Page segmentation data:
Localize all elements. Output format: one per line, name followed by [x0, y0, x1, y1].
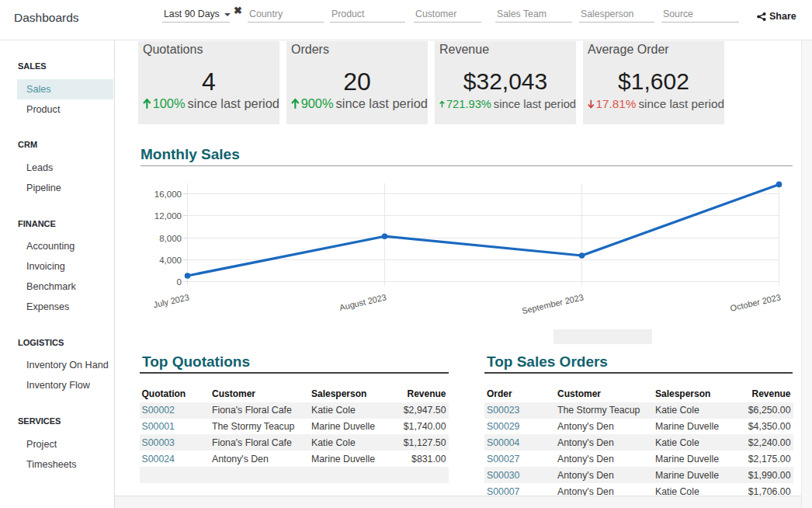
svg-text:16,000: 16,000 [154, 190, 182, 199]
svg-text:August 2023: August 2023 [338, 292, 387, 312]
svg-text:8,000: 8,000 [159, 234, 182, 243]
svg-text:September 2023: September 2023 [521, 292, 585, 315]
svg-text:July 2023: July 2023 [152, 292, 190, 309]
svg-text:4,000: 4,000 [159, 256, 182, 265]
svg-text:October 2023: October 2023 [729, 292, 782, 313]
svg-text:0: 0 [177, 277, 182, 287]
svg-text:12,000: 12,000 [154, 211, 182, 221]
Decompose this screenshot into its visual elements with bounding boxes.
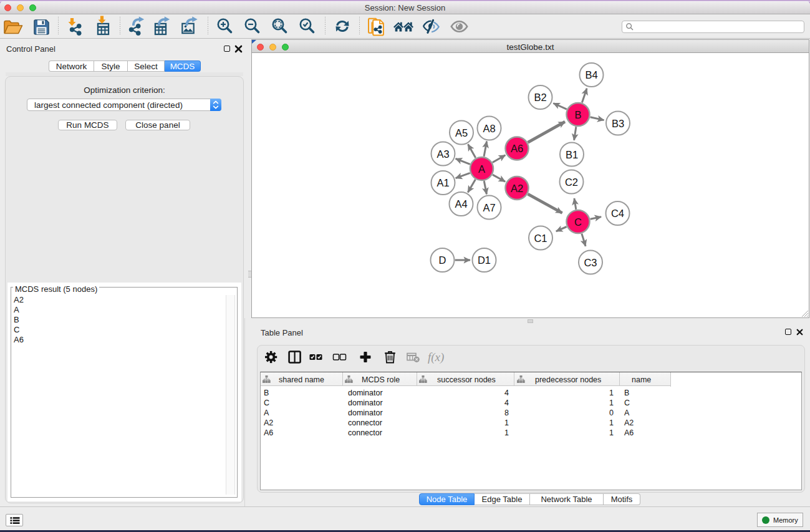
svg-text:B1: B1	[566, 149, 578, 160]
svg-text:A5: A5	[455, 127, 468, 138]
svg-text:B3: B3	[612, 118, 624, 129]
svg-text:C3: C3	[584, 257, 597, 268]
svg-text:C1: C1	[534, 233, 547, 244]
svg-text:B: B	[574, 109, 581, 120]
svg-text:D: D	[439, 254, 446, 266]
svg-text:B2: B2	[534, 92, 546, 103]
svg-text:A8: A8	[483, 123, 495, 134]
svg-text:A7: A7	[483, 202, 495, 213]
svg-text:C2: C2	[565, 177, 578, 188]
svg-text:C: C	[574, 216, 582, 228]
svg-text:A6: A6	[511, 143, 523, 154]
svg-text:B4: B4	[585, 69, 597, 80]
svg-text:A4: A4	[455, 198, 467, 210]
svg-text:A1: A1	[436, 177, 449, 188]
svg-text:C4: C4	[611, 208, 624, 219]
svg-text:A3: A3	[436, 148, 449, 160]
svg-text:A: A	[478, 163, 485, 175]
svg-text:D1: D1	[478, 254, 491, 266]
svg-text:A2: A2	[511, 183, 523, 194]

EXERCISE GOAL: Give back each entry verbatim but drop its pictures.

ANSWER TO THIS EXERCISE:
Localize all elements. Output format: one per line, name followed by [x0, y0, x1, y1].
svg-text:16,000: 16,000 [154, 190, 182, 199]
svg-text:August 2023: August 2023 [338, 292, 387, 312]
svg-text:8,000: 8,000 [159, 234, 182, 243]
svg-text:September 2023: September 2023 [521, 292, 585, 315]
svg-text:July 2023: July 2023 [152, 292, 190, 309]
svg-text:4,000: 4,000 [159, 256, 182, 265]
svg-text:October 2023: October 2023 [729, 292, 782, 313]
svg-text:0: 0 [177, 277, 182, 287]
svg-text:12,000: 12,000 [154, 211, 182, 221]
Decompose this screenshot into its visual elements with bounding boxes.
svg-text:B1: B1	[566, 149, 578, 160]
svg-text:A5: A5	[455, 127, 468, 138]
svg-text:B3: B3	[612, 118, 624, 129]
svg-text:C3: C3	[584, 257, 597, 268]
svg-text:C1: C1	[534, 233, 547, 244]
svg-text:B: B	[574, 109, 581, 120]
svg-text:D: D	[439, 254, 446, 266]
svg-text:B2: B2	[534, 92, 546, 103]
svg-text:A8: A8	[483, 123, 495, 134]
svg-text:A7: A7	[483, 202, 495, 213]
svg-text:C2: C2	[565, 177, 578, 188]
svg-text:C: C	[574, 216, 582, 228]
svg-text:A6: A6	[511, 143, 523, 154]
svg-text:B4: B4	[585, 69, 597, 80]
svg-text:A4: A4	[455, 198, 467, 210]
svg-text:A1: A1	[436, 177, 449, 188]
svg-text:C4: C4	[611, 208, 624, 219]
svg-text:A3: A3	[436, 148, 449, 160]
svg-text:A: A	[478, 163, 485, 175]
svg-text:D1: D1	[478, 254, 491, 266]
svg-text:A2: A2	[511, 183, 523, 194]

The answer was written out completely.